[Opening DATA SHOWN section]

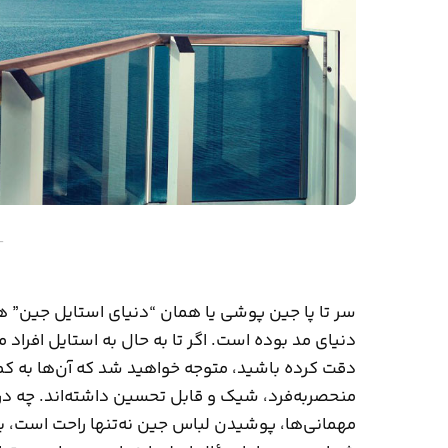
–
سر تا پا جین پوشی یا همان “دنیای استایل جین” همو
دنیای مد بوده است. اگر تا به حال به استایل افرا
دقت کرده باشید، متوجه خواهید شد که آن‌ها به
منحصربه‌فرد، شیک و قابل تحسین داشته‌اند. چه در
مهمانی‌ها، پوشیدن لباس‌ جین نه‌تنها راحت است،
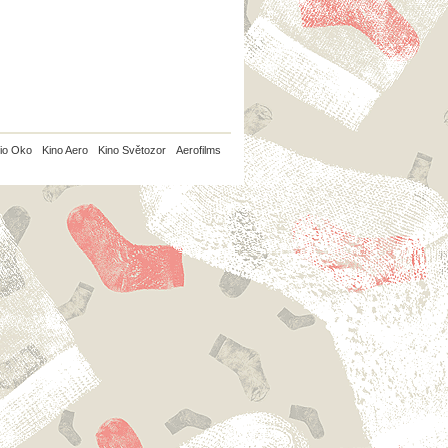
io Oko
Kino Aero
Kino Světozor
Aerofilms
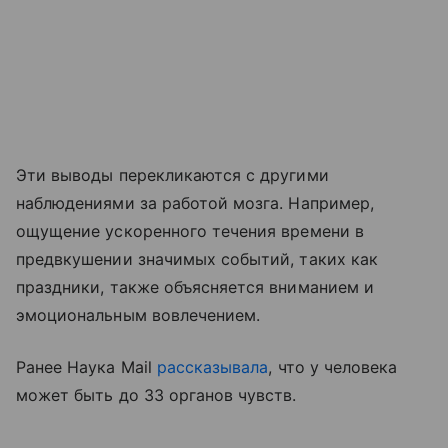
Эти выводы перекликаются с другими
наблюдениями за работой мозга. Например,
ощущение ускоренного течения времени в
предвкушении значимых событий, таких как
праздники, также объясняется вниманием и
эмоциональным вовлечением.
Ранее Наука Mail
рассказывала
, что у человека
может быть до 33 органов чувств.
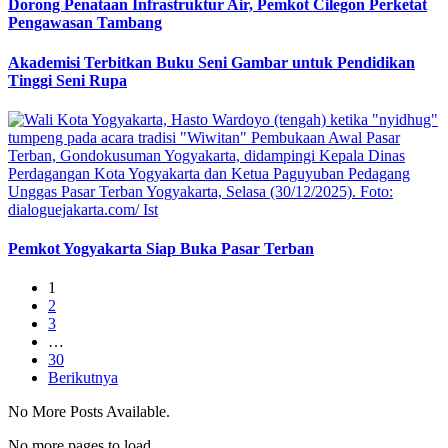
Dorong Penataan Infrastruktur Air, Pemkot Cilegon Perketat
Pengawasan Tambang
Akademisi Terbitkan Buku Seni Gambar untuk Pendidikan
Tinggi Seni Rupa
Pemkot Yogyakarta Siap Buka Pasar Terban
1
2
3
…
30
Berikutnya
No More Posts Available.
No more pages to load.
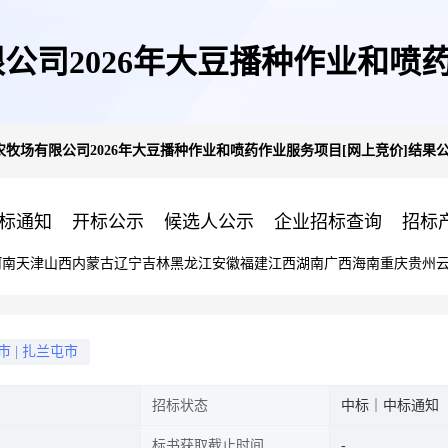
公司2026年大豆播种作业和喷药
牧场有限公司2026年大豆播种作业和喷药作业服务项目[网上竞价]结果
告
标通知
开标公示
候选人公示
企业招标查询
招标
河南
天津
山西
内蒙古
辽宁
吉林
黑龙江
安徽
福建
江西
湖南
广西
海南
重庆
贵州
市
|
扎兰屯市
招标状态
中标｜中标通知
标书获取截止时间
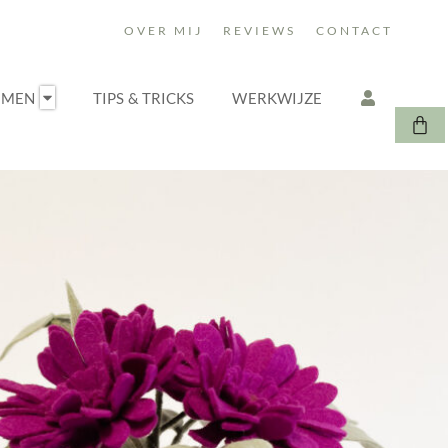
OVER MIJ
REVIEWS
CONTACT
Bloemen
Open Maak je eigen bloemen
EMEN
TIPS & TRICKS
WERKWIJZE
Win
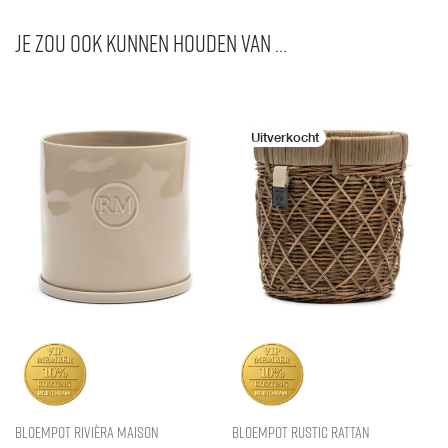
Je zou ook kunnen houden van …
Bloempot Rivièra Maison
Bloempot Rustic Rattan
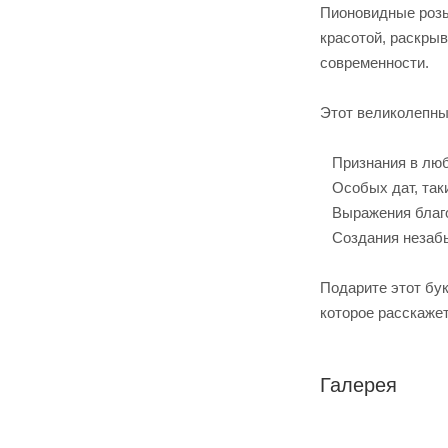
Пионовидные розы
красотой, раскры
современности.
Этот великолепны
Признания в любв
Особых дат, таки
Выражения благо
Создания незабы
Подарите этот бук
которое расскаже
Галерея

[Closing DATA SHOWN section]
[Opening DATA SHOWN section]

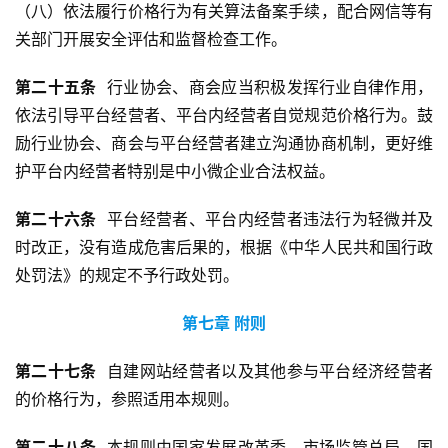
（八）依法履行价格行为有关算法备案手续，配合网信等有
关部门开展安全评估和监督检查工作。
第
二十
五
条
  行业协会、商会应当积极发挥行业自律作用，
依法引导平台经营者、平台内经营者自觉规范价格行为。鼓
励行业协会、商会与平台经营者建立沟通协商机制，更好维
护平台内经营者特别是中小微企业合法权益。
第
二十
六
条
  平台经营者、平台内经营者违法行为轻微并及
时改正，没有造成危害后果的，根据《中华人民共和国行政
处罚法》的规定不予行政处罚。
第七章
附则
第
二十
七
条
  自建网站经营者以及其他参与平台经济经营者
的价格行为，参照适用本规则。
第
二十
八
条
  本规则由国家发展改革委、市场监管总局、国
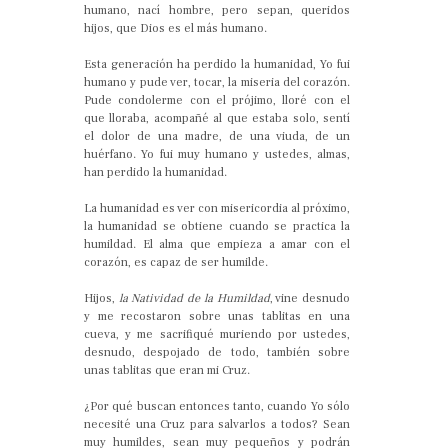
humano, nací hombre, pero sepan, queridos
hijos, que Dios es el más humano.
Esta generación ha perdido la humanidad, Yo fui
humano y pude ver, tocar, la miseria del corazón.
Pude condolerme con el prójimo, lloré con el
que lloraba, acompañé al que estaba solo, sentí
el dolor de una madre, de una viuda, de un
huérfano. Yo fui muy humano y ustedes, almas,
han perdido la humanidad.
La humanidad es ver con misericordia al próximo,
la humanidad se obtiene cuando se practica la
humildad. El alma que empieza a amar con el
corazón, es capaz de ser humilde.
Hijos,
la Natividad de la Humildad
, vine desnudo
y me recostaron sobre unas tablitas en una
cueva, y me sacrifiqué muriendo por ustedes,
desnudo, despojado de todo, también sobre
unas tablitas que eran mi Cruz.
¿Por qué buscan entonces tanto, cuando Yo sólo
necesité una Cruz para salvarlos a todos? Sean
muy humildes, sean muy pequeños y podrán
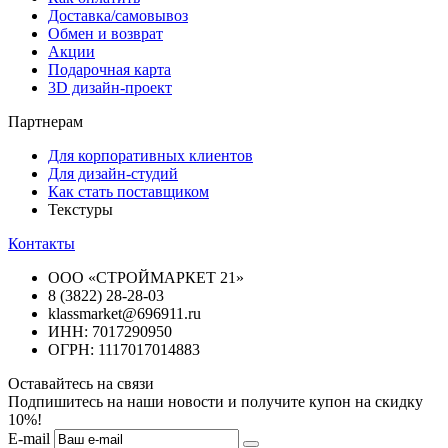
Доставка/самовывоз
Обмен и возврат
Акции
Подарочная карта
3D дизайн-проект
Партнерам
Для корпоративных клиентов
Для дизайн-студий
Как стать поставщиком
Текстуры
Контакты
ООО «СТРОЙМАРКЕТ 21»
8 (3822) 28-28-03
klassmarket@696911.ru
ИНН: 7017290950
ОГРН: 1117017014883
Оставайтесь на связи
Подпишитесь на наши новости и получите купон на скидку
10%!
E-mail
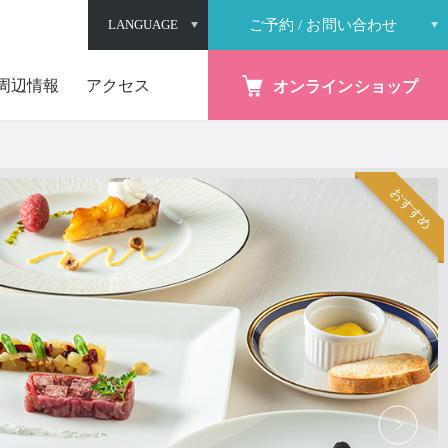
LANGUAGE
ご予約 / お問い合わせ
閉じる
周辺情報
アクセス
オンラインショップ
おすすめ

[Closing DATA SHOWN section]
[Opening DATA SHOWN section]

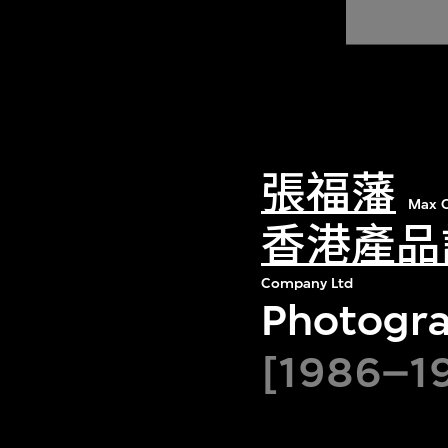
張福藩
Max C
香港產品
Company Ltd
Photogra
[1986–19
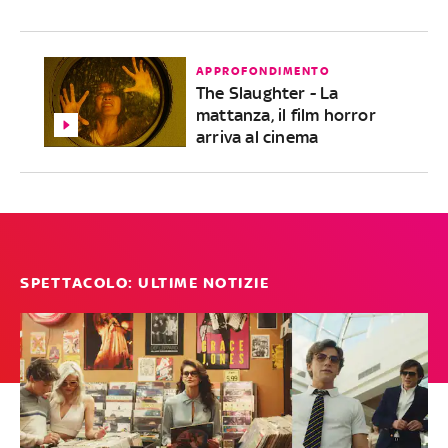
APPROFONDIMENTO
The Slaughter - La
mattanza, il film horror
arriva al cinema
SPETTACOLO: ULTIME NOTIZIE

[Closing DATA SHOWN section]

[WHAT TO WORK ON]
Copy out each line carrying the string "humanidad" from the data.

[ANSWER SECTION]
Esta generación ha perdido la humanidad, Yo fui
han perdido la humanidad.
La humanidad es ver con misericordia al próximo,
la humanidad se obtiene cuando se practica la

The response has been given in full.